What\'s different between UTF-8 and UTF-8 without a BOM? Which is better?
This question already has a million-and-one answers and many of them are quite good, but I wanted to try and clarify when a BOM should or should not be used.
As mentioned, any use of the UTF BOM (Byte Order Mark) in determining whether a string is UTF-8 or not is educated guesswork. If there is proper metadata available (like charset="utf-8"
), then you already know what you're supposed to be using, but otherwise you'll need to test and make some assumptions. This involves checking whether the file a string comes from begins with the hexadecimal byte code, EF BB BF.
If a byte code corresponding to the UTF-8 BOM is found, the probability is high enough to assume it's UTF-8 and you can go from there. When forced to make this guess, however, additional error checking while reading would still be a good idea in case something comes up garbled. You should only assume a BOM is not UTF-8 (i.e. latin-1 or ANSI) if the input definitely shouldn't be UTF-8 based on its source. If there is no BOM, however, you can simply determine whether it's supposed to be UTF-8 by validating against the encoding.

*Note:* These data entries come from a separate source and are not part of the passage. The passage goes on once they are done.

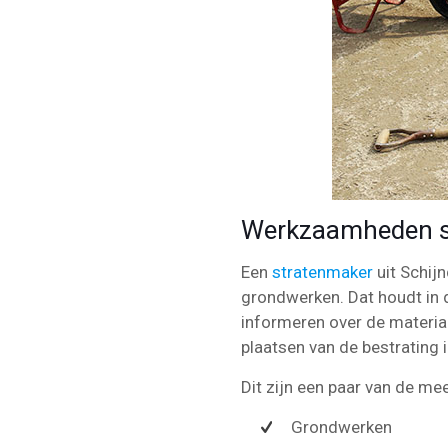
Werkzaamheden st
Een
stratenmaker
uit Schij
grondwerken. Dat houdt in 
informeren over de materia
plaatsen van de bestrating i
Dit zijn een paar van de 
Grondwerken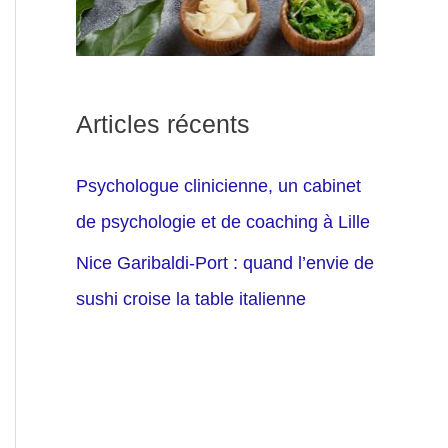
Articles récents
Psychologue clinicienne, un cabinet
de psychologie et de coaching à Lille
Nice Garibaldi-Port : quand l’envie de
sushi croise la table italienne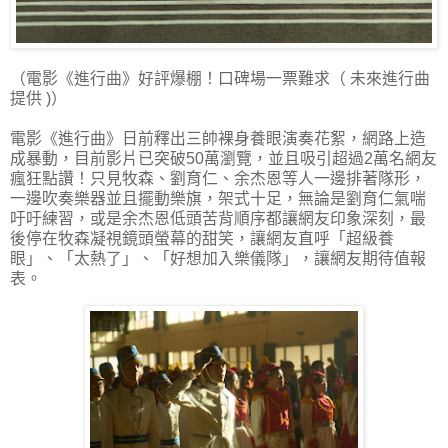
（電影《進行曲》好評爆棚！口碑場一票難求（ 未來進行曲
提供 )）
電影《進行曲》日前釋出三帥裸身養眼演奏花絮，網路上造
成暴動，目前影片已突破50萬瀏覽，並且吸引超過2萬名網友
瘋狂點讚！只見牧森、劉育仁、余杰恩等人一邊排著隊形，
一邊吹奏樂器並且擺動樂旗，架式十足，無論是劉育仁氣喘
吁吁練習，或是余杰恩低頭苦背順序都讓網友印象深刻，最
後停在牧森凝視鏡頭螢幕的甜笑，讓網友直呼「超級養
眼」、「太熱了」、「好想加入樂儀隊」，讓網友期待值報
表。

If you're unable to record the metadata in any other way (through a charset tag or file system meta), and the programs being used like BOMs, you should encode with a BOM. This is especially true on Windows where anything without a BOM is generally assumed to be using a legacy code page. The BOM tells programs like Office that, yes, the text in this file is Unicode; here's the encoding used.
When it comes down to it, the only files I ever really have problems with are CSV. Depending on the program, it either must, or must not have a BOM. For example, if you're using Excel 2007+ on Windows, it must be encoded with a BOM if you want to open it smoothly and not have to resort to importing the data.